Sussurri e chiacchiere filtrarono. Nelle sale riunioni delle squadre di calcio, le imprecazioni aleggiavano nell’aria insieme al consueto vortice di dopobarba Brut e fumo di sigaro. La parola “perfido” si è stancata dell’uso eccessivo. Ad nn giornalista che lo avva avvicinato, un uomo di nome Peter Pullen, portavoce del Brasile in Europa, rispose che non aveva mai sentito parlare di Ramos né degli altri giocatori: “Non penso che siano di prima classe”. Ma le loro credenziali come figure significative nella storia del calcio sono più importanti: non solo furono i primi brasiliani a giocare in Scozia, ma Inacio, di Sousa e “Chico” Filho furono i primi giocatori neri a rappresentare squadre scozzesi dai tempi di Gil Heron del Celtic nel 1951.

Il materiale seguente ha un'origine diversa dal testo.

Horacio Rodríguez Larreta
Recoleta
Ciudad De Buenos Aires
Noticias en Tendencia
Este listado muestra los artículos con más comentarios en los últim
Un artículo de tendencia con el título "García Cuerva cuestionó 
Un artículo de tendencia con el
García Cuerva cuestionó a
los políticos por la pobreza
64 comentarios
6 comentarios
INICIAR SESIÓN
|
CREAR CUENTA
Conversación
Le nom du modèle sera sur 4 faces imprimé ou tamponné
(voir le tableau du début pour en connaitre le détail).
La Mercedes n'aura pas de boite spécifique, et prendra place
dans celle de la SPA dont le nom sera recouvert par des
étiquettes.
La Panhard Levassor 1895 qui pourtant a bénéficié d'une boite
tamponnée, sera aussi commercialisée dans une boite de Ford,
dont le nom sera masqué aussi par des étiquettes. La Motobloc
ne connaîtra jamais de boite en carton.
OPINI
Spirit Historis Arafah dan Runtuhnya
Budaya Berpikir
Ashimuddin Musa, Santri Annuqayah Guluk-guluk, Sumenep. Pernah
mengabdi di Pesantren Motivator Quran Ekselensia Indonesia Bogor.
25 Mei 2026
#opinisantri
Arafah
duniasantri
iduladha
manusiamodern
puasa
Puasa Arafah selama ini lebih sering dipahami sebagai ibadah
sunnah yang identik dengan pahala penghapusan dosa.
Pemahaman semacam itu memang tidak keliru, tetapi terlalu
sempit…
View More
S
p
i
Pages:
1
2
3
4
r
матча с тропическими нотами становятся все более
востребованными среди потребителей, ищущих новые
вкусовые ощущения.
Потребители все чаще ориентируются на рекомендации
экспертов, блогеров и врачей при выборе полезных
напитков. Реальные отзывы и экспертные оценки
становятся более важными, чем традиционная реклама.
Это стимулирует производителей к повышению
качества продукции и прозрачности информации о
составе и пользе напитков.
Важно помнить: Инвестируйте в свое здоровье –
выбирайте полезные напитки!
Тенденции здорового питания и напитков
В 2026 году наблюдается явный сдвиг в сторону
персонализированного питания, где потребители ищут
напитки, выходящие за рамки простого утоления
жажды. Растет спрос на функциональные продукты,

Ancora Ayrton Inacio durante il suo periodo trascorso al Celtic
Chiunque fosse Ramos e qualunque fossero le sue intenzioni, per un breve periodo i suoi giocatori sparsero granelli di sabbia di Copacabana sulla baia di Dalgety e trascinarono il Maracanã verso Paisley. Per quanto fugace, il fulmine aveva colpito e reso luminoso un vecchio sport ingrigito.